The common theme here for predictive learning is that the models are deep learning models based on neural networks. Older unsupervised models weren’t neural networks very often.
GANs
GANs(generative adversarial network) has to be mentioned here. OpenAI has a big focus on GAN’s and it’s a big driver behind these changes.
I won’t go into detail here but the basic idea is that you train two neural networks. One is trying to complete the task you are trying to solve and the other is trying to trick the first with fake examples. So in effect they train each other in a closed loop.
The impact
Why is this such a big deal? Well unsupervised learning has been used as a more passive approach.

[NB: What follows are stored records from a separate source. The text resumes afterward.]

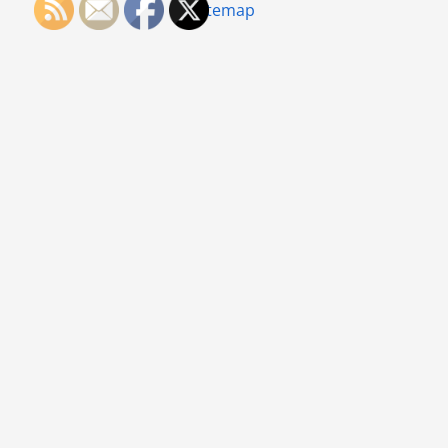
Sitemap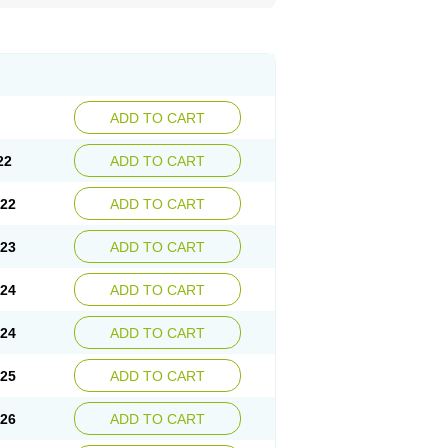
ADD TO CART
22
ADD TO CART
.22
ADD TO CART
.23
ADD TO CART
.24
ADD TO CART
.24
ADD TO CART
.25
ADD TO CART
.26
ADD TO CART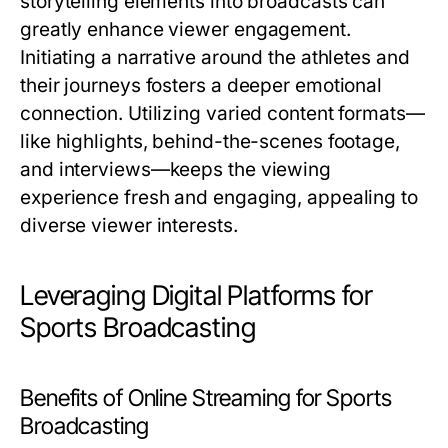
storytelling elements into broadcasts can
greatly enhance viewer engagement.
Initiating a narrative around the athletes and
their journeys fosters a deeper emotional
connection. Utilizing varied content formats—
like highlights, behind-the-scenes footage,
and interviews—keeps the viewing
experience fresh and engaging, appealing to
diverse viewer interests.
Leveraging Digital Platforms for
Sports Broadcasting
Benefits of Online Streaming for Sports
Broadcasting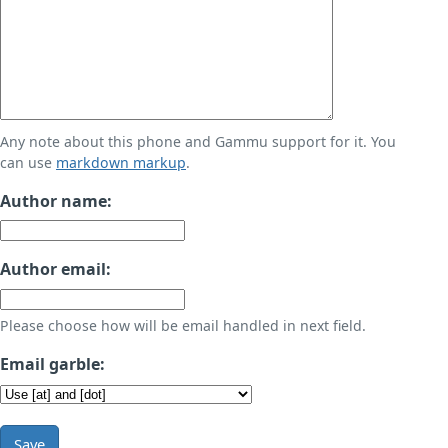
Any note about this phone and Gammu support for it. You
can use
markdown markup
.
Author name:
Author email:
Please choose how will be email handled in next field.
Email garble:
Save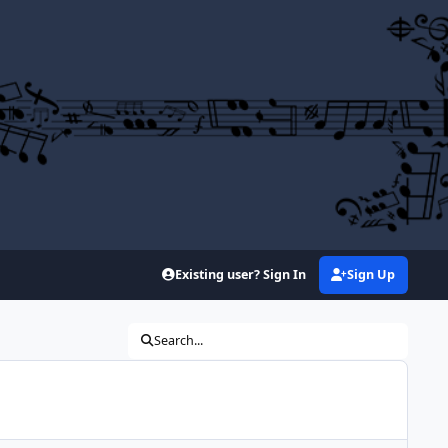
Existing user? Sign In
Sign Up
Search...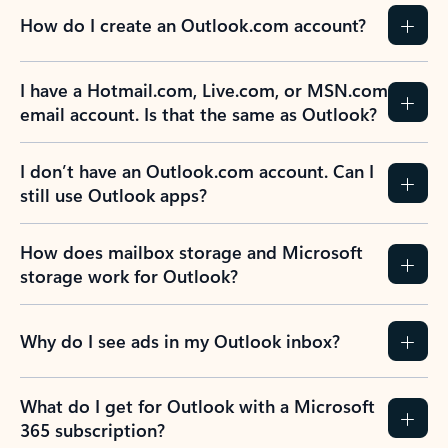
How do I create an Outlook.com account?
I have a Hotmail.com, Live.com, or MSN.com
email account. Is that the same as Outlook?
I don’t have an Outlook.com account. Can I
still use Outlook apps?
How does mailbox storage and Microsoft
storage work for Outlook?
Why do I see ads in my Outlook inbox?
What do I get for Outlook with a Microsoft
365 subscription?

It clusters, it groups and it makes sense of the existing world. When we need an active solution we usually go for supervised learning. But as stated supervised learning is expensive. Predictive learning can give us a way to have active and very value-producing models with way less need of investment. And as the world changes around us we don’t need more labeled data.
I used the image completion problem before to illustrate how predictive learning works. It’s a good illustration for what predictive learning is and how it works but from a business or impact perspective it doesn’t show the impact that this technology will have.
This will not just be used for removing people from our vacation pictures or objects in the background when we are filming a commercial. It’s going to fill in the void in a lot of places. It’s going to write articles better than most people with a given style. It’s going to be able to detect when something is out of the ordinary. A worker making a crucial mistake or a traffic situation that isn’t normal. My expectation for this for the next 1-3 years is that it will drastically remove the monetary barriers to work with AI for all sorts of problems.
So the impact is that we can now have active AI’s based on almost free training data. If that is not a big thing in AI i don’t know what is.
Why now?
Actually it’s not happening right now. It’s been happening for a while and it’s not even sure that the name will stick. Things change quickly in AI, but one thing is for sure. This technological advance is going to have a huge impact and we are right now seeing examples like GPT-3 emerge based on this technology.